Differences in ability to identify larvae to species varied among superfamilies, and typically followed a pattern dictated by which species are easiest to catch as adults. Gonodactyloids tend to live in coral reef and rubble habitats that are relatively shallow, making them easy to access and subsequently sample12. Gonodactyloids also tend to be more brightly colored than lysiosquilloids and squilloids and leave their burrows to hunt40, which makes them easier to both spot and capture. The few pseudosquilloid species present at Lizard Island also tend to live in coral rubble41 and, in the case of Pseudosquilla ciliata, can be very brightly colored and as easy to capture as the other gonodactyloids12. Squilloids and lysiosquilloids on the other hand tend to live in sandy or silty burrows dug up to a meter in depth and located in harder to access areas such as mangrove groves or deep water (> 15 m depth)12. While many gonodactyloids, can be collected with a simple hand net or by bringing rubble to the surface, collecting lysiosquilloids and squilloids often requires specialized equipment to remove sand or lure animals from their burrows. In areas where mantis shrimp are consumed as food, trawling has proven to be an effective capture strategy15,35,42 but is inappropriately destructive for a study such as this in a marine protection zone.

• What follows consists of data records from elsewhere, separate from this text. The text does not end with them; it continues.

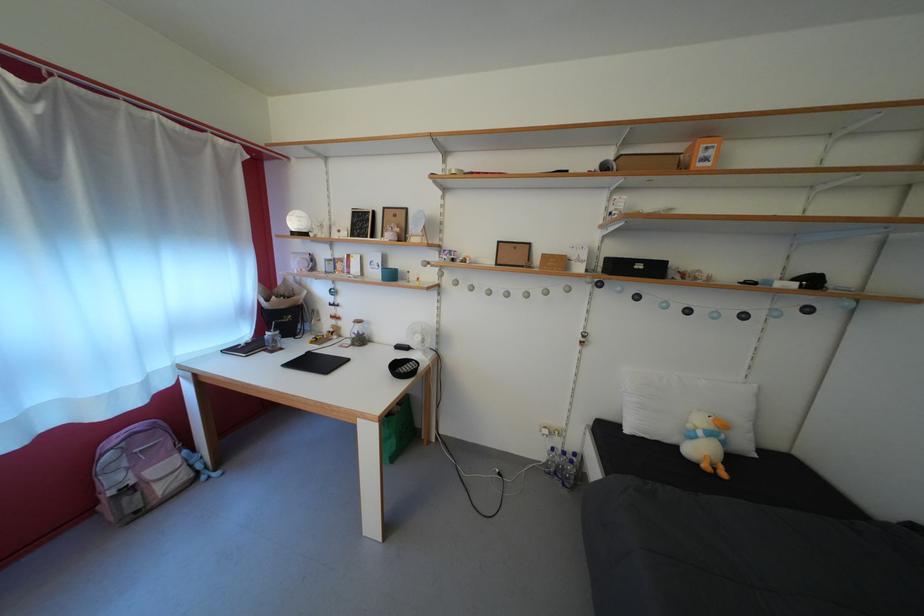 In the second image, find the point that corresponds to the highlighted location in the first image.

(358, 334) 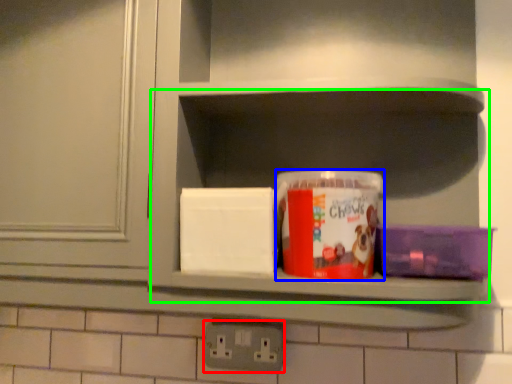 Question: Which object is positioned farthest from electric outlet (highlighted by a red box)? Select from box (highlighted by a blue box) and cabinet (highlighted by a green box).

Choices:
 (A) box
 (B) cabinet

Answer: (B)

The categorization of OTUs by a specific percent difference cutoff among COI genes presents an interesting problem when we consider references that are initially identified by their morphology. A 5% sequence divergence is highly dependent on accurate published data associated with adult reference sequences43. The families that were most affected by this issue were those that were seemingly well sampled, with the gonodactyloids showing the most variation in percent difference within species.
The amount of COI variation within the G. falcatus clade (up to 5.59%) presented in this study is a direct result of high levels of divergence in published sequences. In particular two sequences, AF205232 (published as G. mutatus) and AF205251 (published as G. aloha), were synonymized by current systematics as G. falcatus. These two sequences closely match each other and are within 5% divergence of some other published G. falcatus sequences, however they are divergent from the majority of published sequences and fall out as their own clade within G. falcatus. PTP analysis assigned these two sequences to a separate putative species than all other published G. falcatus sequences (Supplementary Table S2).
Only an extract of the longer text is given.